Do you see Ubuntu OS tablets creeping into the enterprise through the BYOD route, or do you envisage companies rolling out a fleet of them?

Either/or: there are some good reasons why enterprises would choose this. For security, malware on Android is a real problem and this is a much cleaner environment. I can [also] see why consumers might choose it too, what we've done is really quite beautiful from the consumer point of view.

What did you have to drop, that you really didn't want to, or plan to re-introduce?

That's an interesting question. We had to drop lots of good ideas, and that's the thing with design — you're constantly having good ideas. We had to say, okay, of each idea, where does it stack on the priority list, how useful is it, is it important enough an idea that might land only on the PC interface, like a delta between them. Is it an idea we can find an expression of in the different form factors?

So when will I be able to get my hands on an Ubuntu phone or tablet?

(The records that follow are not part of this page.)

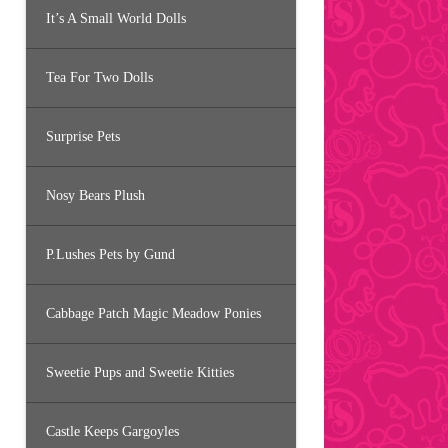
It’s A Small World Dolls
Tea For Two Dolls
Surprise Pets
Nosy Bears Plush
P.Lushes Pets by Gund
Cabbage Patch Magic Meadow Ponies
Sweetie Pups and Sweetie Kitties
Castle Keeps Gargoyles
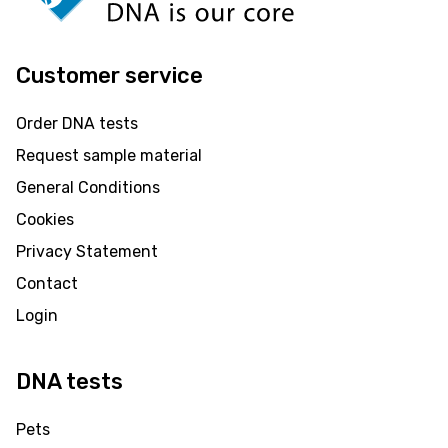
Customer service
Order DNA tests
Request sample material
General Conditions
Cookies
Privacy Statement
Contact
Login
DNA tests
Pets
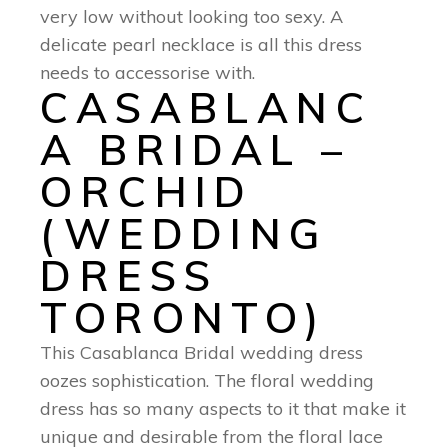
very low without looking too sexy. A
delicate pearl necklace is all this dress
needs to accessorise with.
CASABLANC
A BRIDAL –
ORCHID
(WEDDING
DRESS
TORONTO)
This Casablanca Bridal wedding dress
oozes sophistication. The floral wedding
dress has so many aspects to it that make it
unique and desirable from the floral lace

I think phones in January, tablets in April [2014]. This is the developer version right now, you can't really use it as your every day driver, but in a couple of weeks you'll be able to.

You only released it a few days ago, though.

We released it for the four Nexus devices and now we have 20 work-in-progress ports from the community already, and some of them are to older devices.

Do you know how many people downloaded it?

I know that in the first six hours we have 75,000 hits on the download, which is pretty cool.

We've got a lot of work to do but we've got some great partners kicking in and the team is really motivated. We have a chance to profoundly change the historical balance of Linux as a follower of PCs. This is better than Windows 8 as an experience, that's not a crazy thing to say, serious people in industry are saying 'that's better than Windows 8' [on tablets].